→ **Brief**
Every entry must be set down exactly in the answer; no pictures should appear.

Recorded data

········

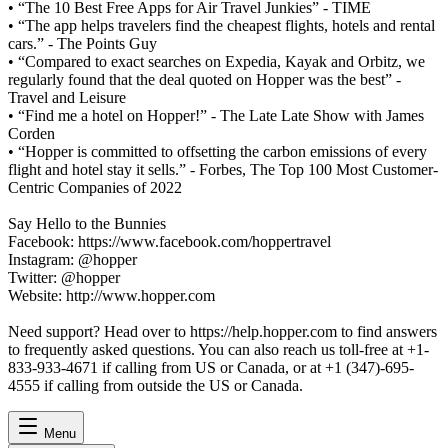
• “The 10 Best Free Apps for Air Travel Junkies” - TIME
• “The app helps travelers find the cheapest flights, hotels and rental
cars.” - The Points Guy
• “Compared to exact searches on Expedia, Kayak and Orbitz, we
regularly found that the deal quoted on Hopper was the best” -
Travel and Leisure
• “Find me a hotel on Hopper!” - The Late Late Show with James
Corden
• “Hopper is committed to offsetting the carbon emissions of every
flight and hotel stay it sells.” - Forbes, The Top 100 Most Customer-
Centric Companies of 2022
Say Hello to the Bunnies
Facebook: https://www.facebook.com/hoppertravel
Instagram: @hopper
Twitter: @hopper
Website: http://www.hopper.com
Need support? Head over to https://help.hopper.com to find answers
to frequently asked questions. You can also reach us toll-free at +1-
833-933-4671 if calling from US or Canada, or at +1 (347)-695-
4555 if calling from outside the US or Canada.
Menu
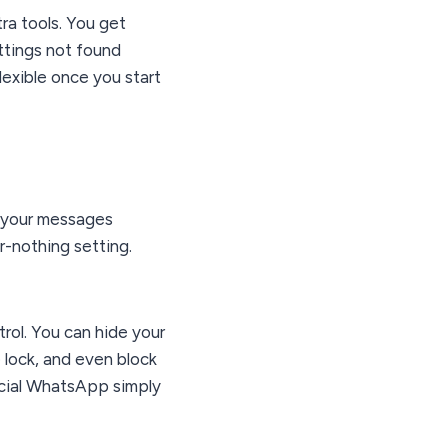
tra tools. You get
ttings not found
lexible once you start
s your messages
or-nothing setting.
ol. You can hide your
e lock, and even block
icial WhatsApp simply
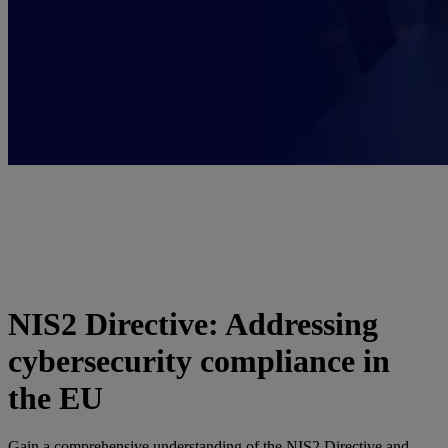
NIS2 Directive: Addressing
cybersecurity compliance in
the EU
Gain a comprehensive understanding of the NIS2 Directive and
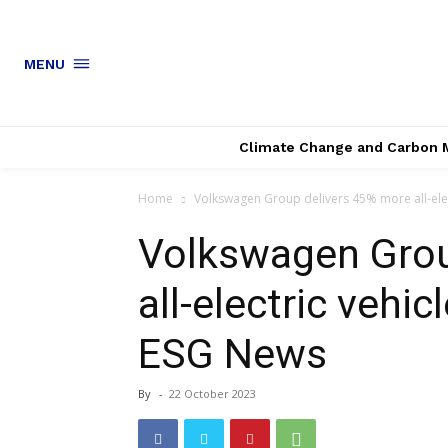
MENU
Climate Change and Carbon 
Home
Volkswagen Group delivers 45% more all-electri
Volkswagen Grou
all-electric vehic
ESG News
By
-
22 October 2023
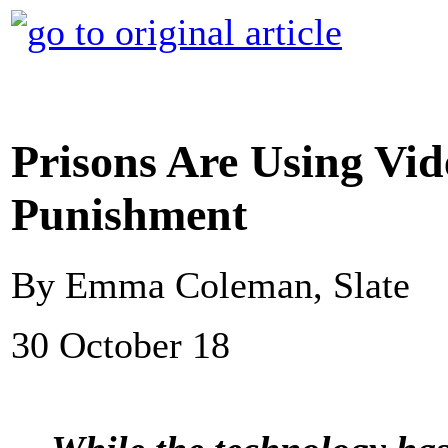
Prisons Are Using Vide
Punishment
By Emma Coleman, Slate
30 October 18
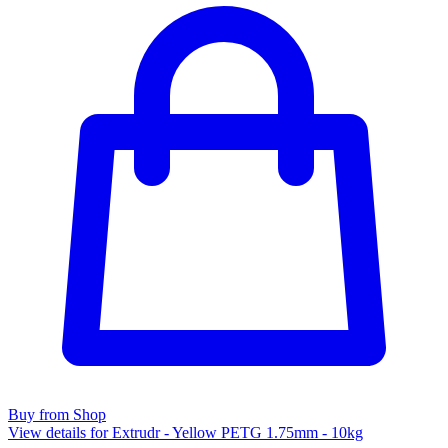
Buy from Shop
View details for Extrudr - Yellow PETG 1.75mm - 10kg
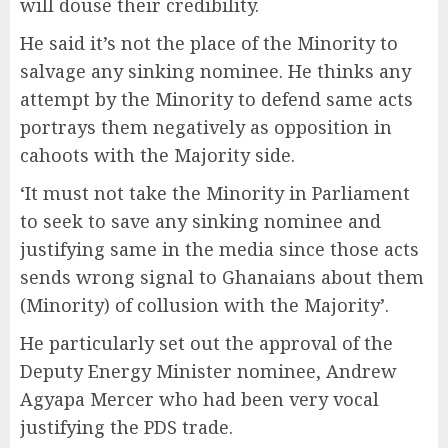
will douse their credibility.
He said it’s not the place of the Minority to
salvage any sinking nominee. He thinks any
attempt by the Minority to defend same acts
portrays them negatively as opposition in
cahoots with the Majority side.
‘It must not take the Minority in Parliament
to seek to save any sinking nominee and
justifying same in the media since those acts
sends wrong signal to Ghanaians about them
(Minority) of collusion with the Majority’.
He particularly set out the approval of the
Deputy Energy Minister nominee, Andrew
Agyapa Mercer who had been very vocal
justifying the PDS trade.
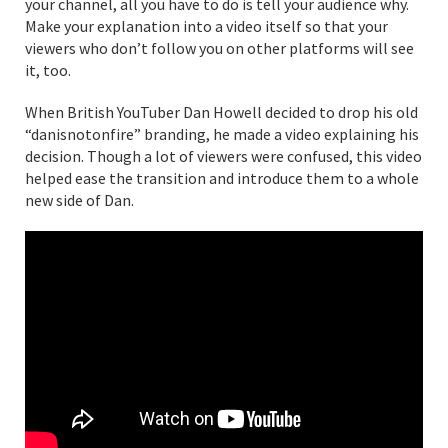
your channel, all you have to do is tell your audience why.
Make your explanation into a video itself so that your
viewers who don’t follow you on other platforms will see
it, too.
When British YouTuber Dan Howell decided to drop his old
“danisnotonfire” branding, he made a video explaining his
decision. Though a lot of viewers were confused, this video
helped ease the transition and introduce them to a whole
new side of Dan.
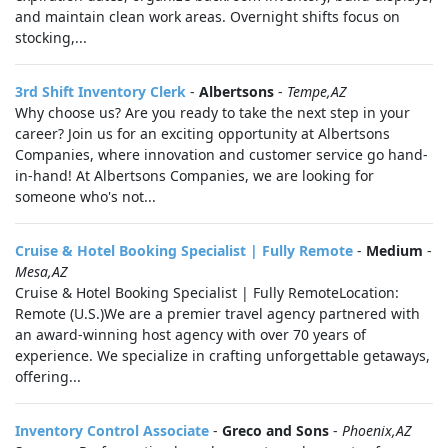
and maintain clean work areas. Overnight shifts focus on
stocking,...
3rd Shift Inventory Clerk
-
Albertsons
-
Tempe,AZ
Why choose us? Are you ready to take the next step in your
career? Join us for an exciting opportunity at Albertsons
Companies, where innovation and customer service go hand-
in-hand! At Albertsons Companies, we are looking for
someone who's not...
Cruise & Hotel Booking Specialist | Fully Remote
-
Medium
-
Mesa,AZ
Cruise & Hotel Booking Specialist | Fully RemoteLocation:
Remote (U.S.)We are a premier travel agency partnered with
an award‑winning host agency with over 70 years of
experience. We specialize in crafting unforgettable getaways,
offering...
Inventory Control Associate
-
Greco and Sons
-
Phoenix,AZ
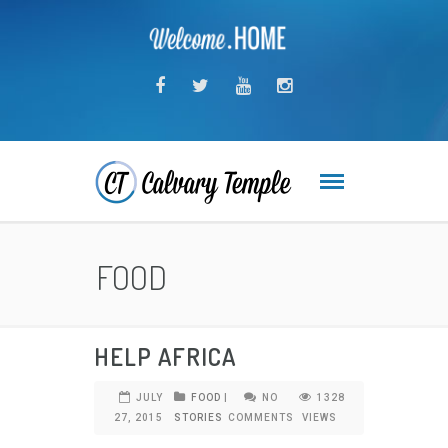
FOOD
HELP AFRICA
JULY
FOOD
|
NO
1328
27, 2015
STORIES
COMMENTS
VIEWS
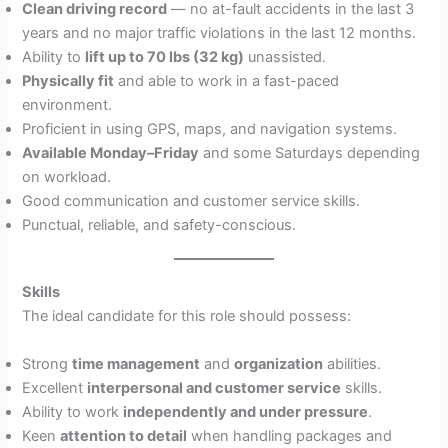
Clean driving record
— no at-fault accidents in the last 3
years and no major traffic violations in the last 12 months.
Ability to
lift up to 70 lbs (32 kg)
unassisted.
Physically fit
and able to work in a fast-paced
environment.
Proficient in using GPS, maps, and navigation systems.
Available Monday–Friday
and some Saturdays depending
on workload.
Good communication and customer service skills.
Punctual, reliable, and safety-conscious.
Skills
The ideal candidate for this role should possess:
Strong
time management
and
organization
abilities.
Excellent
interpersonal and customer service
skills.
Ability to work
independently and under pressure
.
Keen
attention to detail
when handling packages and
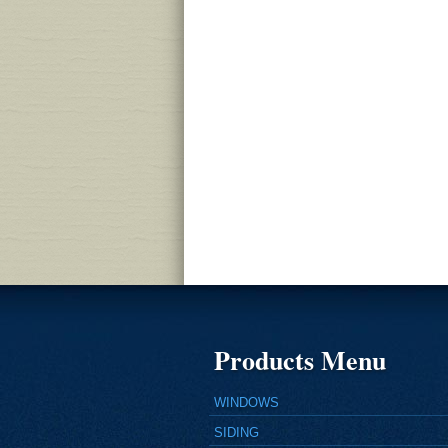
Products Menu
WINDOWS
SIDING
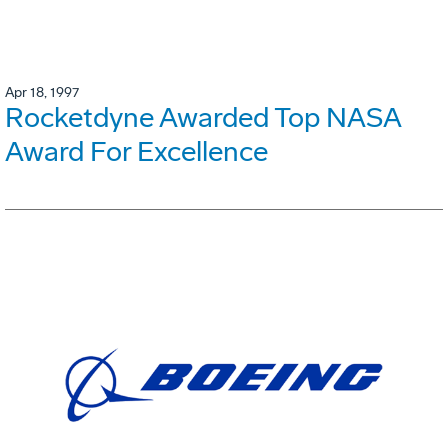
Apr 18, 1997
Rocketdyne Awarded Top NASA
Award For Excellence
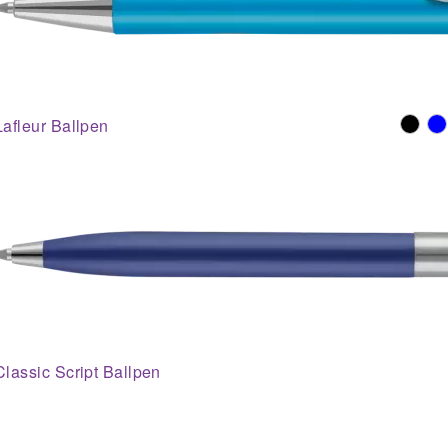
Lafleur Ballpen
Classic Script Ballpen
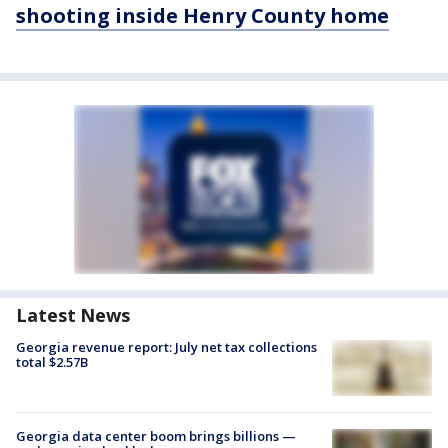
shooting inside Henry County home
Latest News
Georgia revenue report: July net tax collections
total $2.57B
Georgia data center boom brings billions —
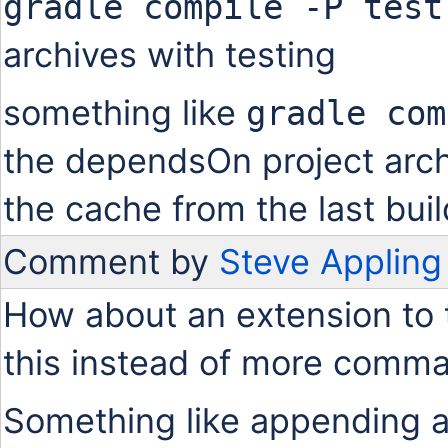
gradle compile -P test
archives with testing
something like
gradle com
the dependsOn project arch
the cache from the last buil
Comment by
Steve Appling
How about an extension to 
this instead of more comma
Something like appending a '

········

→ **Result**
• “The 10 Best Free Apps for Air Travel Junkies” - TIME
• “The app helps travelers find the cheapest flights, hotels and rental
cars.” - The Points Guy
• “Compared to exact searches on Expedia, Kayak and Orbitz, we
regularly found that the deal quoted on Hopper was the best” -
Travel and Leisure
• “Find me a hotel on Hopper!” - The Late Late Show with James
Corden
• “Hopper is committed to offsetting the carbon emissions of every
flight and hotel stay it sells.” - Forbes, The Top 100 Most Customer-
Centric Companies of 2022
Say Hello to the Bunnies
Facebook: https://www.facebook.com/hoppertravel
Instagram: @hopper
Twitter: @hopper
Website: http://www.hopper.com
Need support? Head over to https://help.hopper.com to find answers
to frequently asked questions. You can also reach us toll-free at +1-
833-933-4671 if calling from US or Canada, or at +1 (347)-695-
4555 if calling from outside the US or Canada.
Menu
tra tools. You get
ttings not found
lexible once you start
s your messages
or-nothing setting.
ol. You can hide your
e lock, and even block
icial WhatsApp simply
NIS2 Directive: Addressing
cybersecurity compliance in
the EU
Gain a comprehensive understanding of the NIS2 Directive and
MENU
Climate Change and Carbon 
Home
Volkswagen Group delivers 45% more all-electri
Volkswagen Grou
all-electric vehic
ESG News
By
-
22 October 2023
Prisons Are Using Vide
Punishment
By Emma Coleman, Slate
30 October 18
Buy from Shop
View details for Extrudr - Yellow PETG 1.75mm - 10kg
will douse their credibility.
He said it’s not the place of the Minority to
salvage any sinking nominee. He thinks any
attempt by the Minority to defend same acts
portrays them negatively as opposition in
cahoots with the Majority side.
‘It must not take the Minority in Parliament
to seek to save any sinking nominee and
justifying same in the media since those acts
sends wrong signal to Ghanaians about them
(Minority) of collusion with the Majority’.
He particularly set out the approval of the
Deputy Energy Minister nominee, Andrew
Agyapa Mercer who had been very vocal
justifying the PDS trade.
your channel, all you have to do is tell your audience why.
Make your explanation into a video itself so that your
viewers who don’t follow you on other platforms will see
it, too.
When British YouTuber Dan Howell decided to drop his old
“danisnotonfire” branding, he made a video explaining his
decision. Though a lot of viewers were confused, this video
helped ease the transition and introduce them to a whole
new side of Dan.
and maintain clean work areas. Overnight shifts focus on
stocking,...
3rd Shift Inventory Clerk
-
Albertsons
-
Tempe,AZ
Why choose us? Are you ready to take the next step in your
career? Join us for an exciting opportunity at Albertsons
Companies, where innovation and customer service go hand-
in-hand! At Albertsons Companies, we are looking for
someone who's not...
Cruise & Hotel Booking Specialist | Fully Remote
-
Medium
-
Mesa,AZ
Cruise & Hotel Booking Specialist | Fully RemoteLocation:
Remote (U.S.)We are a premier travel agency partnered with
an award‑winning host agency with over 70 years of
experience. We specialize in crafting unforgettable getaways,
offering...
Inventory Control Associate
-
Greco and Sons
-
Phoenix,AZ
FOOD
HELP AFRICA
JULY
FOOD
|
NO
1328
27, 2015
STORIES
COMMENTS
VIEWS
Clean driving record
— no at-fault accidents in the last 3
years and no major traffic violations in the last 12 months.
Ability to
lift up to 70 lbs (32 kg)
unassisted.
Physically fit
and able to work in a fast-paced
environment.
Proficient in using GPS, maps, and navigation systems.
Available Monday–Friday
and some Saturdays depending
on workload.
Good communication and customer service skills.
Punctual, reliable, and safety-conscious.
Skills
The ideal candidate for this role should possess:
Strong
time management
and
organization
abilities.
Excellent
interpersonal and customer service
skills.
Ability to work
independently and under pressure
.
Keen
attention to detail
when handling packages and
Products Menu
WINDOWS
SIDING
Apr 18, 1997
Rocketdyne Awarded Top NASA
Award For Excellence
Lafleur Ballpen
Classic Script Ballpen
shooting inside Henry County home
Latest News
Georgia revenue report: July net tax collections
total $2.57B
Georgia data center boom brings billions —
gradle compile -P test
archives with testing
something like
gradle com
the dependsOn project arch
the cache from the last buil
Comment by
Steve Appling
How about an extension to 
this instead of more comma
Something like appending a '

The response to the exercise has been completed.